In 1985 the college was relocated to the 63 acre site at Celbridge House on the outskirts of the city, while the old school with its Georgian buildings and elegant facade, now known as County Hall, houses the offices of Kilkenny County Council within Kilkenny city centre.

At one time the college was termed a university and boasted a complement of three professors. In contrast, the end of the 19th century saw the college reduced to one pupil. The amalgamation with the nearby Pococke school was its saving. Twenty-nine headmasters of Kilkenny College are recorded, including such notable figures as Edward Jones, Bishop of St Asaph and John Mason Harden. In the 20th century there were four long-serving men: C.G. Shankey 1917 - 1952; Gilbert Colton 1953–1979; Samuel McClure 1979–1996; Canon Robert John Black 1996–2005. E. R. Dodds, the famous classicist and Michael Cusack also taught at the school.
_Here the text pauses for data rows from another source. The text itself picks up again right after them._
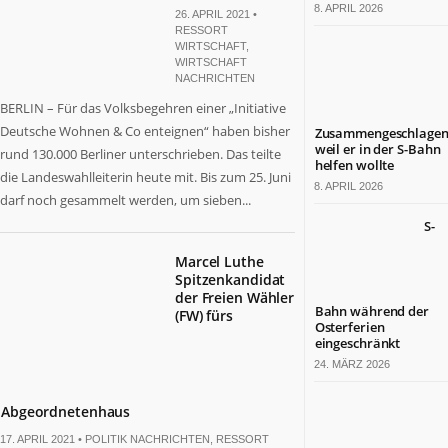
8. APRIL 2026
26. APRIL 2021 •
RESSORT
WIRTSCHAFT
,
WIRTSCHAFT
NACHRICHTEN
BERLIN – Für das Volksbegehren einer „Initiative
Deutsche Wohnen & Co enteignen“ haben bisher
Zusammengeschlagen
weil er in der S-Bahn
rund 130.000 Berliner unterschrieben. Das teilte
helfen wollte
die Landeswahlleiterin heute mit. Bis zum 25. Juni
8. APRIL 2026
darf noch gesammelt werden, um sieben...
S-
Marcel Luthe
Spitzenkandidat
der Freien Wähler
Bahn während der
(FW) fürs
Osterferien
eingeschränkt
24. MÄRZ 2026
Abgeordnetenhaus
17. APRIL 2021 •
POLITIK NACHRICHTEN
,
RESSORT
During Gilbert Colton's time the school was amalgamated with the Collegiate School Celbridge in 1973 and Kilkenny College became co-educational. During Sam McClure's stewardship, the college moved to its new campus in 1985, relocating to the 63 acre (254,952m^{2}) site at Celbridge House on the outskirts of the city. Under Canon Robert John Black, Kilkenny College saw a significant phase of growth, development and expansion to the facilities and resources of the school during his nine years of leadership.

===Coat of arms===

Quarterly: 1st, or, a chief indented, azure; 2nd, gules, quarters: with three covered cups or; 3rd, argent, a lion rampant gules, on a chief of the second a swan, close, of the first, tween two annulets or; 4th, ermine, a saltier gules. Out of a ducal coronet or, a plume of five ostrich feathers, there from issuant a falcon, rising all argent. Dexter, a falcon, wings expanded argent, beaked and membered or; sinister, a male griffin argent, beaked, rayed, collared and chained gold or.
— Charles Mosley, Burke’s Peerage, 2003

The school's coat of arms is inherited from the Butler family. The escutcheon (shield) and crest in use today are almost identical to those formally described in Burke's Peerage. Butler's heraldric supporters (termed dexter and sinister) do not appear on the school's coat of arms. The Butler family motto ("Comme Je Trouve"), originally appearing on the crest, now appears below the school's shield.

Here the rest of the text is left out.